• [WHAT YOU HAVE TO DO]
Using the entries below, show all lines with the string "University".

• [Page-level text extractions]
=== Begin Enclosure ===
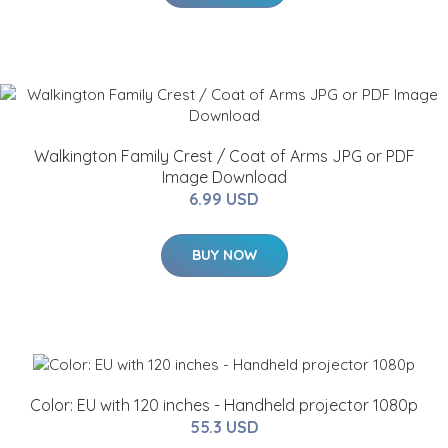
Walkington Family Crest / Coat of Arms JPG or PDF
Image Download
6.99 USD
BUY NOW
Color: EU with 120 inches - Handheld projector 1080p
55.3 USD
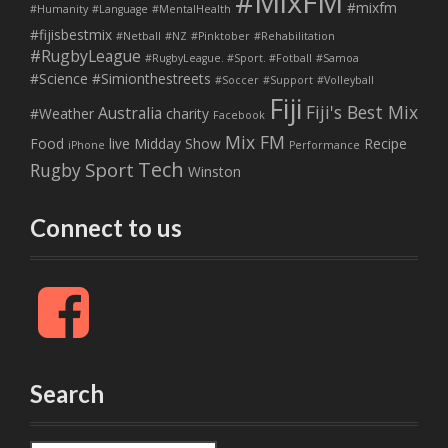
#MixFM
#mixfm
#Humanity
#Language
#MentalHealth
#fijisbestmix
#Netball
#NZ
#Pinktober
#Rehabilitation
#RugbyLeague
#RugbyLeague. #Sport. #Fotball
#Samoa
#Science
#Simionthestreets
#Soccer
#Support
#Volleyball
Fiji
Fiji's Best Mix
Australia
#Weather
charity
Facebook
Mix FM
Food
live
Midday Show
Recipe
iPhone
Performance
Tech
Sport
Rugby
Winston
Connect to us
F
a
c
e
b
Search
o
o
k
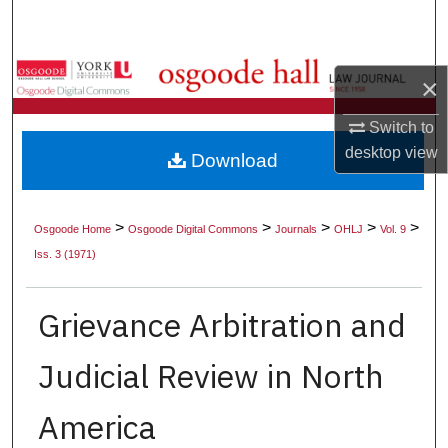
Search
Browse Collections
×
My Account
Switch to
desktop
view
Download
About
Digital Commons Network™
>
>
>
>
>
Osgoode Home
Osgoode Digital Commons
Journals
OHLJ
Vol. 9
Iss. 3 (1971)
Grievance Arbitration and
Judicial Review in North
America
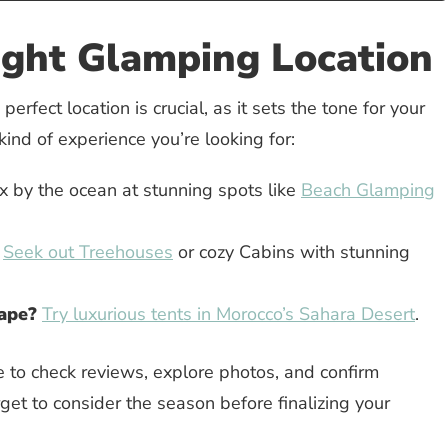
ight Glamping Location
perfect location is crucial, as it sets the tone for your
 kind of experience you’re looking for:
 by the ocean at stunning spots like
Beach Glamping
Seek out Treehouses
or cozy Cabins with stunning
cape?
Try luxurious tents in Morocco’s Sahara Desert
.
e to check reviews, explore photos, and confirm
rget to consider the season before finalizing your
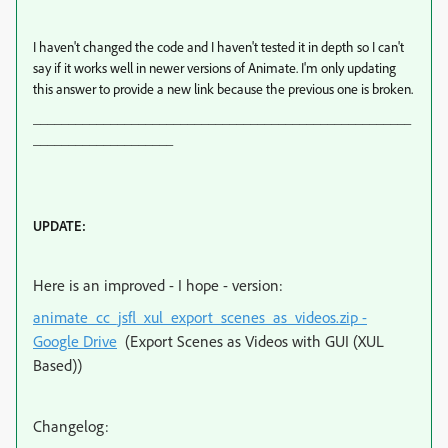
I haven't changed the code and I haven't tested it in depth so I can't
say if it works well in newer versions of Animate. I'm only updating
this answer to provide a new link because the previous one is broken.
______________________________________________________
____________________
UPDATE:
Here is an improved - I hope - version:
animate_cc_jsfl_xul_export_scenes_as_videos.zip -
Google Drive
(Export Scenes as Videos with GUI (XUL
Based))
Changelog:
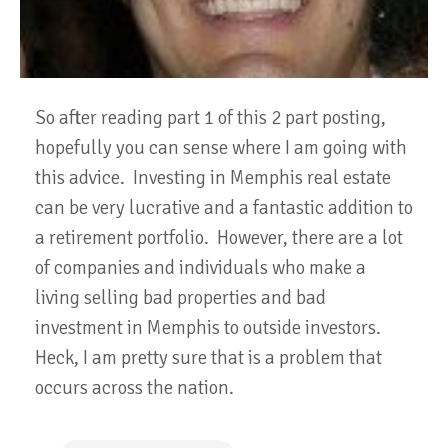
So after reading part 1 of this 2 part posting,
hopefully you can sense where I am going with
this advice. Investing in Memphis real estate
can be very lucrative and a fantastic addition to
a retirement portfolio. However, there are a lot
of companies and individuals who make a
living selling bad properties and bad
investment in Memphis to outside investors.
Heck, I am pretty sure that is a problem that
occurs across the nation.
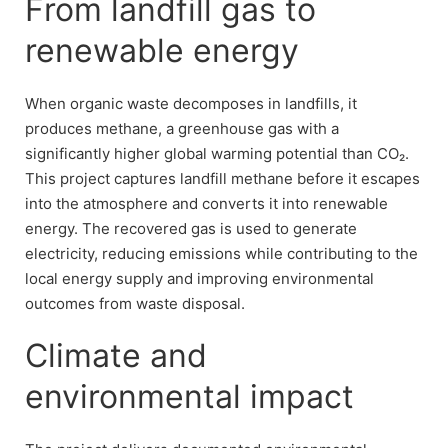
From landfill gas to
renewable energy
When organic waste decomposes in landfills, it
produces methane, a greenhouse gas with a
significantly higher global warming potential than CO₂.
This project captures landfill methane before it escapes
into the atmosphere and converts it into renewable
energy. The recovered gas is used to generate
electricity, reducing emissions while contributing to the
local energy supply and improving environmental
outcomes from waste disposal.
Climate and
environmental impact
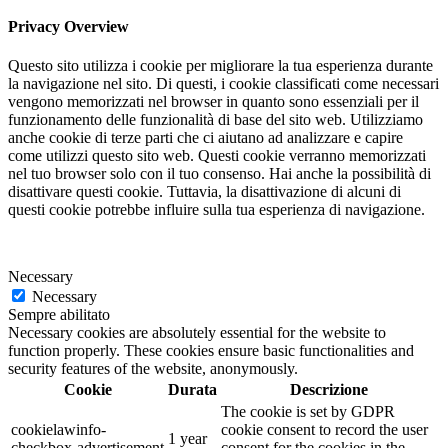
Privacy Overview
Questo sito utilizza i cookie per migliorare la tua esperienza durante
la navigazione nel sito. Di questi, i cookie classificati come necessari
vengono memorizzati nel browser in quanto sono essenziali per il
funzionamento delle funzionalità di base del sito web. Utilizziamo
anche cookie di terze parti che ci aiutano ad analizzare e capire
come utilizzi questo sito web. Questi cookie verranno memorizzati
nel tuo browser solo con il tuo consenso. Hai anche la possibilità di
disattivare questi cookie. Tuttavia, la disattivazione di alcuni di
questi cookie potrebbe influire sulla tua esperienza di navigazione.
Necessary
Necessary
Sempre abilitato
Necessary cookies are absolutely essential for the website to
function properly. These cookies ensure basic functionalities and
security features of the website, anonymously.
Cookie
Durata
Descrizione
The cookie is set by GDPR
cookielawinfo-
cookie consent to record the user
1 year
checkbox-advertisement
consent for the cookies in the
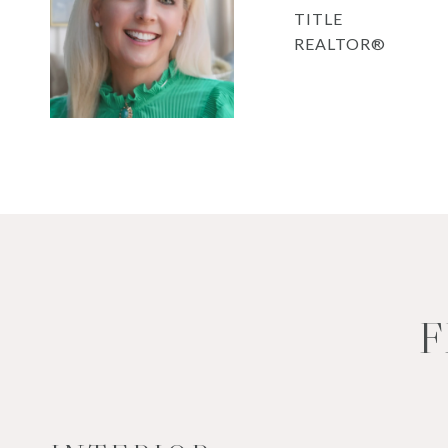
TITLE
REALTOR®
F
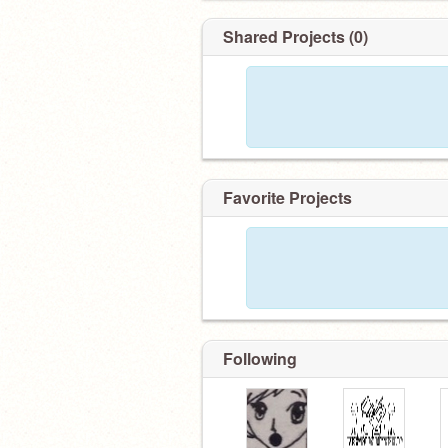
Shared Projects (0)
Favorite Projects
Following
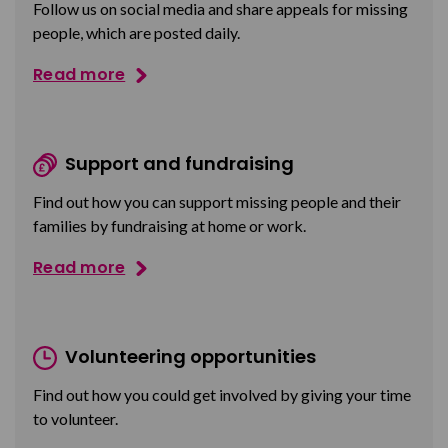
Follow us on social media and share appeals for missing
people, which are posted daily.
Read more
Support and fundraising
Find out how you can support missing people and their
families by fundraising at home or work.
Read more
Volunteering opportunities
Find out how you could get involved by giving your time
to volunteer.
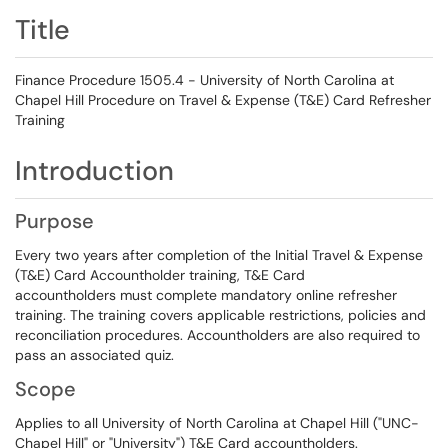
Title
Finance Procedure 1505.4 - University of North Carolina at
Chapel Hill Procedure on Travel & Expense (T&E) Card Refresher
Training
Introduction
Purpose
Every two years after completion of the Initial Travel & Expense
(T&E) Card Accountholder training, T&E Card
accountholders must complete mandatory online refresher
training. The training covers applicable restrictions, policies and
reconciliation procedures. Accountholders are also required to
pass an associated quiz.
Scope
Applies to all University of North Carolina at Chapel Hill ("UNC-
Chapel Hill" or "University") T&E Card accountholders.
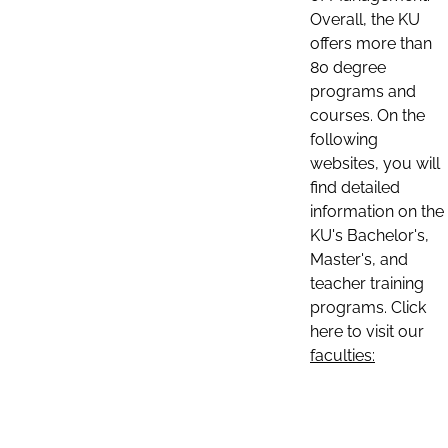
Overall, the KU
offers more than
80 degree
programs and
courses. On the
following
websites, you will
find detailed
information on the
KU's Bachelor's,
Master's, and
teacher training
programs. Click
here to visit our
faculties:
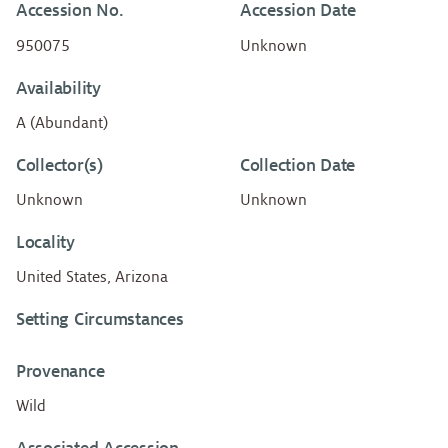
Accession No.
Accession Date
950075
Unknown
Availability
A (Abundant)
Collector(s)
Collection Date
Unknown
Unknown
Locality
United States, Arizona
Setting Circumstances
Provenance
Wild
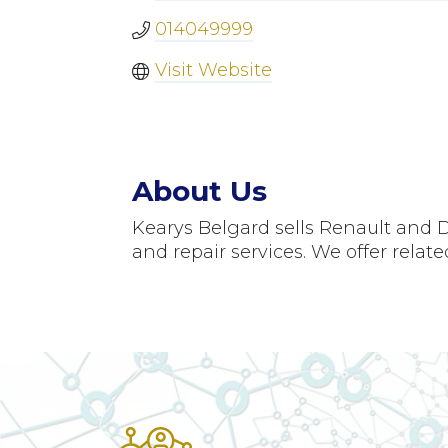
014049999
Visit Website
About Us
Kearys Belgard sells Renault and D
and repair services. We offer rela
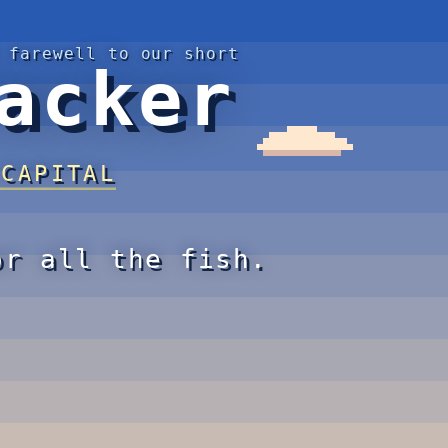
 farewell to our short
acker
 CAPITAL
or all the fish.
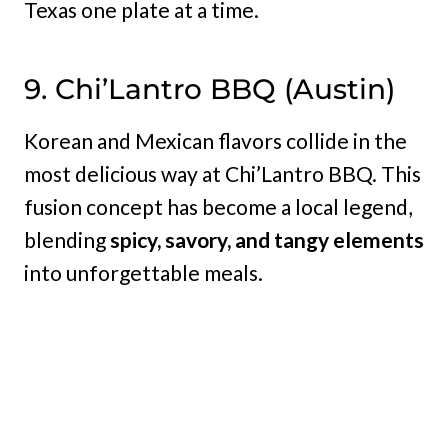
Texas one plate at a time.
9. Chi’Lantro BBQ (Austin)
Korean and Mexican flavors collide in the
most delicious way at Chi’Lantro BBQ. This
fusion concept has become a local legend,
blending
spicy, savory, and tangy elements
into unforgettable meals.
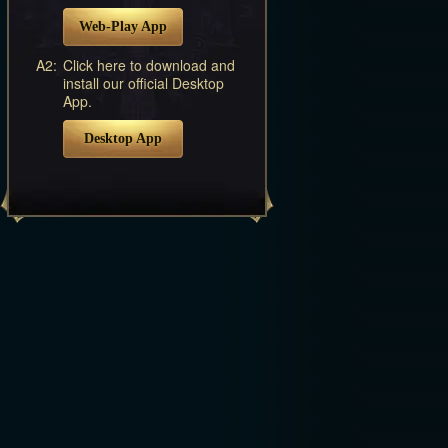
Web-Play App
A2:
Click here to download and
install our official Desktop
App.
Desktop App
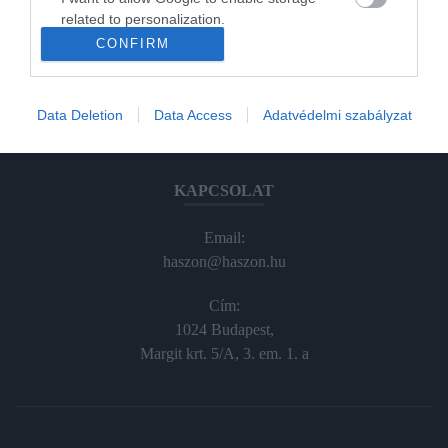
Haraszti Márta
related to personalization.
haraszti.marta@kodmedia.hu
CONFIRM
+36305157045
I want to allow Google to enable storage
related to security, including authentication
Előfizetés, terjesztés:
functionality and fraud prevention, and other
Data Deletion
Data Access
Adatvédelmi szabályzat
user protection.
elofiz@haszon.hu
KAPCSOLAT
Email:
haszon@haszon.hu
Cím:
1024 Budapest,
Margit krt. 5/A, 3. em. 1. a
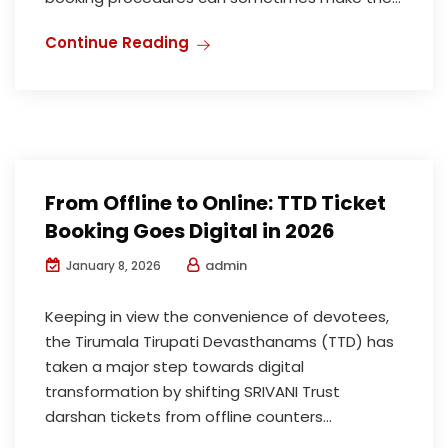
Continue Reading
From Offline to Online: TTD Ticket
Booking Goes Digital in 2026
admin
January 8, 2026
Keeping in view the convenience of devotees,
the Tirumala Tirupati Devasthanams (TTD) has
taken a major step towards digital
transformation by shifting SRIVANI Trust
darshan tickets from offline counters...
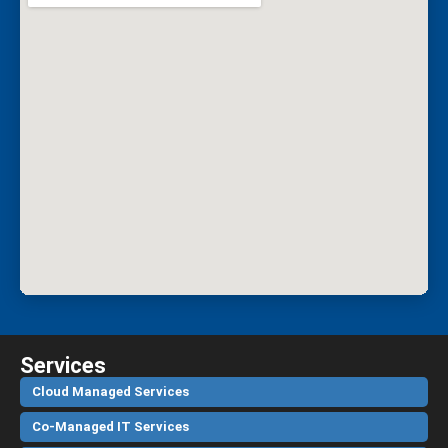
Services
Cloud Managed Services
Co-Managed IT Services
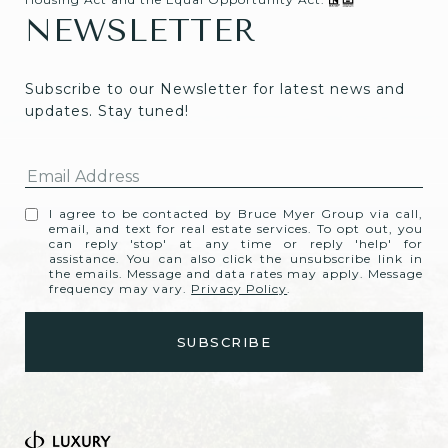
NEWSLETTER
Subscribe to our Newsletter for latest news and 
updates. Stay tuned! 
I agree to be contacted by Bruce Myer Group via call,
email, and text for real estate services. To opt out, you
can reply 'stop' at any time or reply 'help' for
assistance. You can also click the unsubscribe link in
the emails. Message and data rates may apply. Message
frequency may vary.
Privacy Policy
.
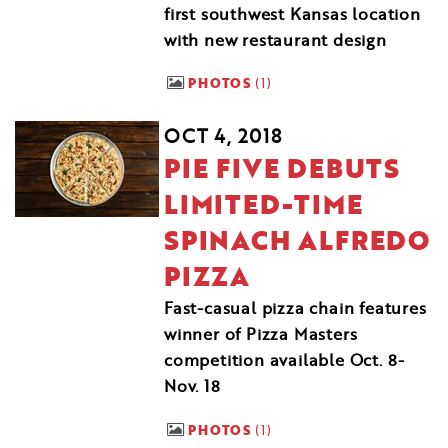
first southwest Kansas location
with new restaurant design
PHOTOS
1
OCT 4, 2018
PIE FIVE DEBUTS
LIMITED-TIME
SPINACH ALFREDO
PIZZA
Fast-casual pizza chain features
winner of Pizza Masters
competition available Oct. 8-
Nov. 18
PHOTOS
1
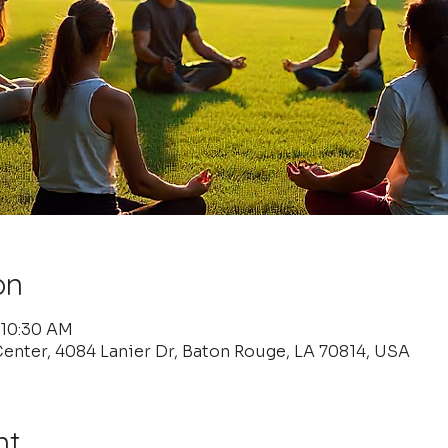
on
 10:30 AM
enter, 4084 Lanier Dr, Baton Rouge, LA 70814, USA
nt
=== End Enclosure ===
• [REPLY TO THE EXERCISE]
Finance Procedure 1505.4 - University of North Carolina at
Applies to all University of North Carolina at Chapel Hill ("UNC-
Chapel Hill" or "University") T&E Card accountholders.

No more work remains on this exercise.